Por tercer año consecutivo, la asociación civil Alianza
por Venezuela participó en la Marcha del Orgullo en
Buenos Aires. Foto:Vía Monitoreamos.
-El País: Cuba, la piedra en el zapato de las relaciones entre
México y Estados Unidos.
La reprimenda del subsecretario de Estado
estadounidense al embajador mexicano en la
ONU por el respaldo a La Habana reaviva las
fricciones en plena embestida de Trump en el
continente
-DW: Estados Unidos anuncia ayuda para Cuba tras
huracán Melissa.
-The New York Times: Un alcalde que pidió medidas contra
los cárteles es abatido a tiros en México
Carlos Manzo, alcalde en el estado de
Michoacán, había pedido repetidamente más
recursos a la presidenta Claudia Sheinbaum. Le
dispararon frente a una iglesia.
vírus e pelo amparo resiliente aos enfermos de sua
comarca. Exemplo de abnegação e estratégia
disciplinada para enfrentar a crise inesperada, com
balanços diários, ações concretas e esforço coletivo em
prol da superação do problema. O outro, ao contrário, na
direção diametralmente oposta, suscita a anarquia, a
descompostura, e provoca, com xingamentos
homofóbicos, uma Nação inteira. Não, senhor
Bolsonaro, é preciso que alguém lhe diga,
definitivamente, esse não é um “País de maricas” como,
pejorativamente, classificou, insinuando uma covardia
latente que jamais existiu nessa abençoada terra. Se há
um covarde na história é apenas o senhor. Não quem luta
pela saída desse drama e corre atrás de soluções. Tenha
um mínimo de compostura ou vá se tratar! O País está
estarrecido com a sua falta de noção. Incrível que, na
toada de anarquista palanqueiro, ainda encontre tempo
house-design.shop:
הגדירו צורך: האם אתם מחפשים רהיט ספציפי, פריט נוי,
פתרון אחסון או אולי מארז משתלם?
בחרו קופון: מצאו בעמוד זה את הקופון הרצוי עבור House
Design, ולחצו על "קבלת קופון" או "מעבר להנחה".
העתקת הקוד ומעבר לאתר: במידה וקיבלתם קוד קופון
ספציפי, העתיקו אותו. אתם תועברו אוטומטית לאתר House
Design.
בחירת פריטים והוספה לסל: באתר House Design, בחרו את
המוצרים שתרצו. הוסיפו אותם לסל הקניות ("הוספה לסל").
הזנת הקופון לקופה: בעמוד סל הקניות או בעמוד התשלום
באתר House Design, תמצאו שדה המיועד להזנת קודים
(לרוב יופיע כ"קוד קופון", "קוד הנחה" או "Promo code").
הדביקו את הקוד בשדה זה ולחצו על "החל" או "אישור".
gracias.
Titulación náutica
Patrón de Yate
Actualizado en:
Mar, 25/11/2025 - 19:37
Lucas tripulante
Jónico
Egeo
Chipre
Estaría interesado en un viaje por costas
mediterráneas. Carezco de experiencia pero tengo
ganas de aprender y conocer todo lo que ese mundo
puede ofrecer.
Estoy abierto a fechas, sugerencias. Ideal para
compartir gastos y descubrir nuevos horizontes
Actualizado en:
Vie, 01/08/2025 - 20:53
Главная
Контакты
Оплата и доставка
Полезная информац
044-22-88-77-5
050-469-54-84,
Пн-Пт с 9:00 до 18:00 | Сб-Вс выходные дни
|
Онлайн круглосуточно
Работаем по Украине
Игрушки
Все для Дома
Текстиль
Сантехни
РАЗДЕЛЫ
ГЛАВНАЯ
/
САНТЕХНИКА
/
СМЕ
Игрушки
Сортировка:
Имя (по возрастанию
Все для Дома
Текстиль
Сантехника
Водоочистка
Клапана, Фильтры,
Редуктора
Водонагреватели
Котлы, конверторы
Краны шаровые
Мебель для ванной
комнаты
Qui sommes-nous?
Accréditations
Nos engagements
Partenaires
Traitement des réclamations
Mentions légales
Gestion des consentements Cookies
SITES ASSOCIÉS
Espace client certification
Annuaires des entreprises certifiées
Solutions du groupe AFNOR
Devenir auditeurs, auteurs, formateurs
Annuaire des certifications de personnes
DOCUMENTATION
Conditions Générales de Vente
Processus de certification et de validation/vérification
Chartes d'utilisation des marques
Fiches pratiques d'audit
...
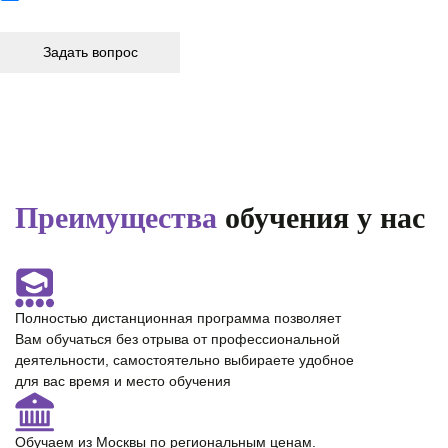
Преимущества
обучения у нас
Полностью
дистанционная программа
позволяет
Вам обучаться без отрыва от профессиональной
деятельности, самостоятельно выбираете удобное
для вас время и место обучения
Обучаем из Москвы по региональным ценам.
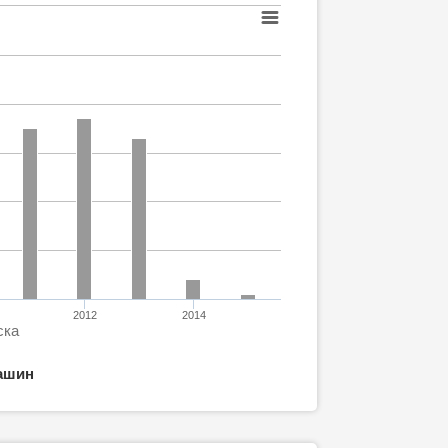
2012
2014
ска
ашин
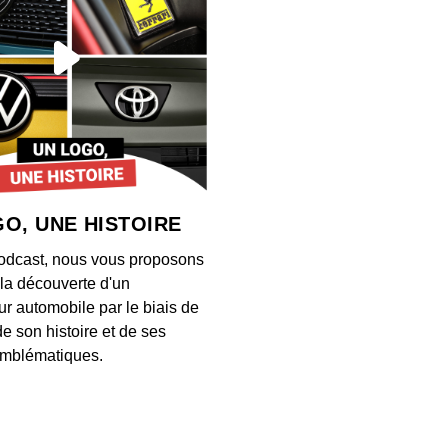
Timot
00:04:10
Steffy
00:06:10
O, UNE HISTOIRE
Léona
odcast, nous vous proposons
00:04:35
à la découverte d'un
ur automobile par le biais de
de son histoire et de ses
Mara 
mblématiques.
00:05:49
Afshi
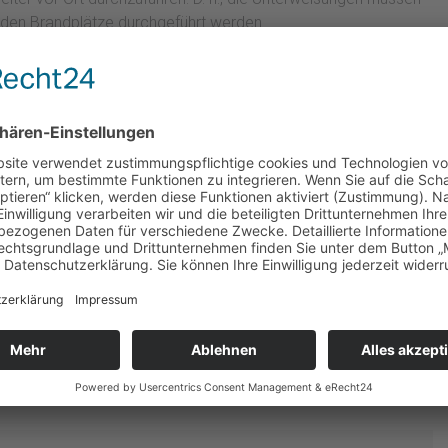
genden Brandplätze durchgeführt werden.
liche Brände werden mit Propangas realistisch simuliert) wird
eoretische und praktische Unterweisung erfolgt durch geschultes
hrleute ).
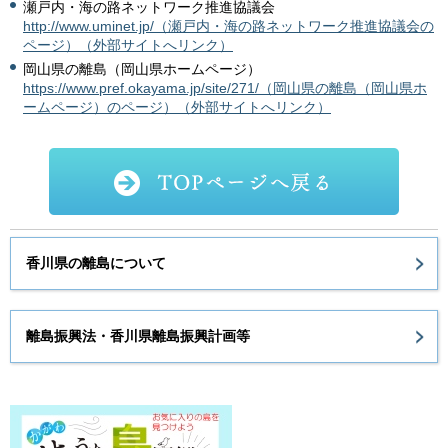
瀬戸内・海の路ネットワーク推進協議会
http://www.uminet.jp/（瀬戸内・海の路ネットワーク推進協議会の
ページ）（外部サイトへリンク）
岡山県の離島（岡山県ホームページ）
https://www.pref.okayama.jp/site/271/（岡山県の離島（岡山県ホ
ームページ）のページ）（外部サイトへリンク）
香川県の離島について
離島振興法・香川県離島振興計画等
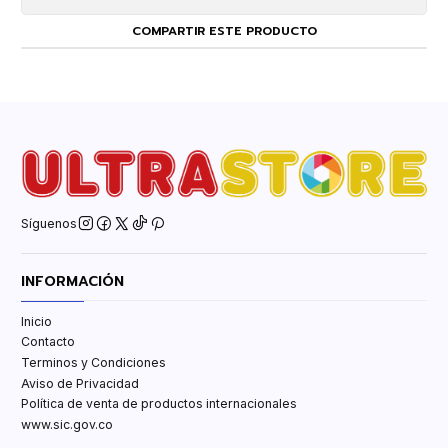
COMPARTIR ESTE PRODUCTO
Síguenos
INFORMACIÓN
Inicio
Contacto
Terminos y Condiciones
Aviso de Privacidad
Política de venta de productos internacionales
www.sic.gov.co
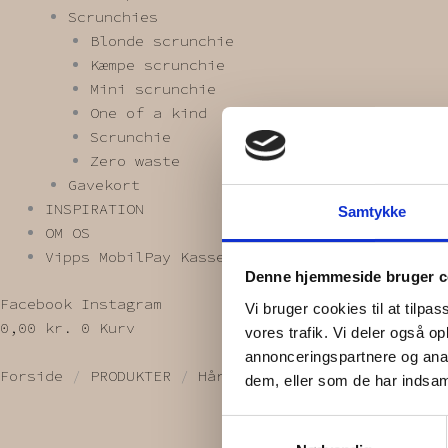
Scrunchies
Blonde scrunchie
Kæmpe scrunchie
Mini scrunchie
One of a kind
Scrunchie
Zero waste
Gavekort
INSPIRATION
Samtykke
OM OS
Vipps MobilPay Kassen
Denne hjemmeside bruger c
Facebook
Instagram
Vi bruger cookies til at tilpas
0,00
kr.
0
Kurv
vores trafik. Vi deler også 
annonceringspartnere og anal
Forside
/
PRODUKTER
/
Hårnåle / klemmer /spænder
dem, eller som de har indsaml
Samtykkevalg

### Brief
Scan the records for the word "岡山県の離島", and copy each line where it is found.

### Answer box
岡山県の離島（岡山県ホームページ）
https://www.pref.okayama.jp/site/271/（岡山県の離島（岡山県ホ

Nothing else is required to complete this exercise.